6
votes

I'm trying to use google bigquery to select data from tables with a date wildcard. I'd like to be able to use the TABLE_DATE_RANGE function, but I need to query over a large date range (> 1 year). Right now my query works for a year's worth of data, but anything over I get:

Error: TABLE_DATE_RANGE error: too many days

#Fails
SELECT 
  system_id, sample_date, e_pv_array
FROM 
  (TABLE_DATE_RANGE(workspace.intervaldata, 
                    TIMESTAMP('2009-03-01'), 
                    TIMESTAMP('2010-03-04')))
WHERE
  system_id = 20006
  and e_pv_array is not null;

#Works
SELECT 
  system_id, sample_date, e_pv_array
FROM 
  (TABLE_DATE_RANGE(workspace.intervaldata, 
                    TIMESTAMP('2009-03-01'), 
                    TIMESTAMP('2010-03-03')))
WHERE
  system_id = 20006
  and e_pv_array is not null;

Is this just a limitation of bigquery?
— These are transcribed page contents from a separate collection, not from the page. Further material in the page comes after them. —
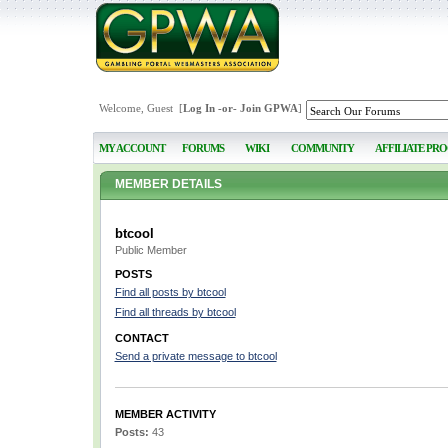
Welcome, Guest [
Log In
-or-
Join GPWA
]
MY ACCOUNT
FORUMS
WIKI
COMMUNITY
AFFILIATE PR
MEMBER DETAILS
btcool
Public Member
POSTS
Find all posts by btcool
Find all threads by btcool
CONTACT
Send a private message to btcool
MEMBER ACTIVITY
Posts:
43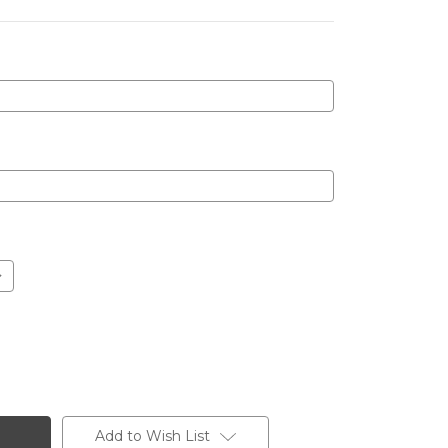
Add to Wish List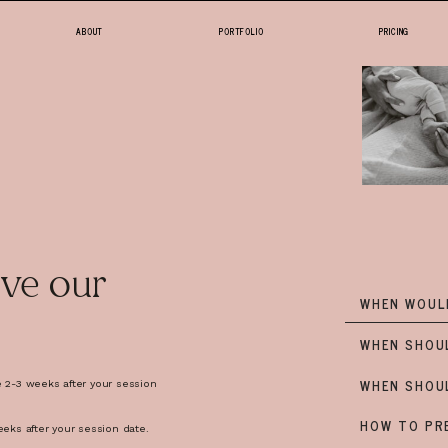
ABOUT
PORTFOLIO
PRICING
HOME
ABOUT
PORTFOLIO
ve our
WHEN WOULD
PRICING
WHEN SHOU
WHEN SHOU
e 2-3 weeks after your session
shoot day so there are no
FAQ
HOW TO PRE
eeks after your session date.
aha no ones ever happy when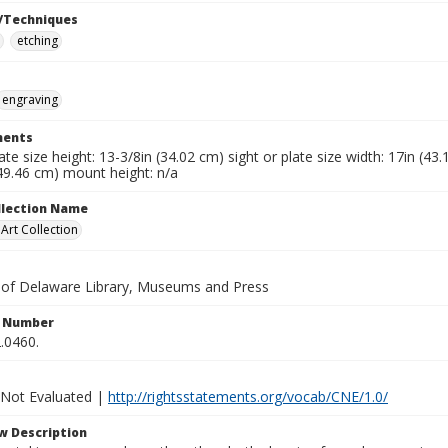
/Techniques
etching
engraving
ents
late size height: 13-3/8in (34.02 cm) sight or plate size width: 17in (4
49.46 cm) mount height: n/a
ollection Name
rt Collection
y of Delaware Library, Museums and Press
n Number
.0460.
 Not Evaluated |
http://rightsstatements.org/vocab/CNE/1.0/
w Description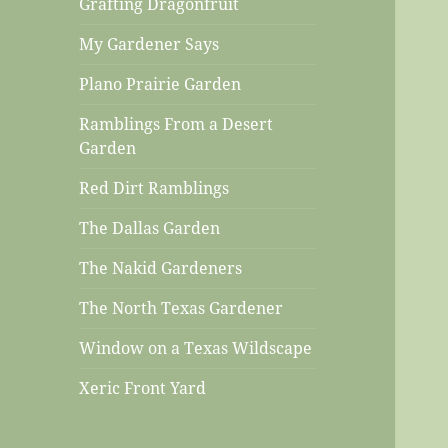
Grafting Dragonfruit
My Gardener Says
Plano Prairie Garden
Ramblings From a Desert
Garden
Red Dirt Ramblings
The Dallas Garden
The Nakid Gardeners
The North Texas Gardener
Window on a Texas Wildscape
Xeric Front Yard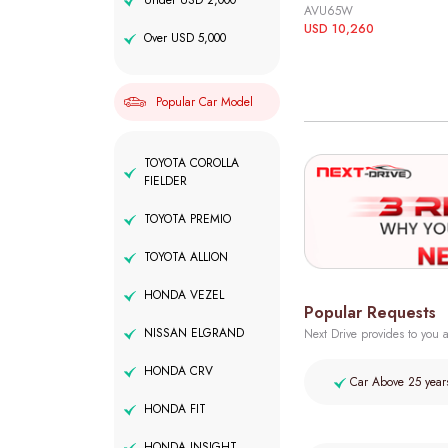
Under USD 2,000
AVU65W
USD 10,260
Over USD 5,000
Popular Car Model
TOYOTA COROLLA
FIELDER
TOYOTA PREMIO
TOYOTA ALLION
HONDA VEZEL
Popular Requests
NISSAN ELGRAND
Next Drive provides to you a
HONDA CRV
Car Above 25 year
HONDA FIT
HONDA INSIGHT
Or is there a way to use table wildcards with date ranges greater than 1 year?

1

1 Answers

5
votes

I've experienced problems with TABLE_DATE_RANGE() as well. Here's a possible workaround, assuming your tables are named workspace.intervaldata20090303, etc.:

SELECT 
system_id, sample_date, e_pv_array
FROM 
TABLE_QUERY(workspace, "integer(regexp_extract(table_id, r'intervaldata([0-9]+)')) BETWEEN 20090301 and 20100304")
WHERE
system_id = 20006
and e_pv_array is not null;

I have a similar scenario (date partitioned tables) and am able to run queries over 2 years' worth of data using TABLE_QUERY() without errors.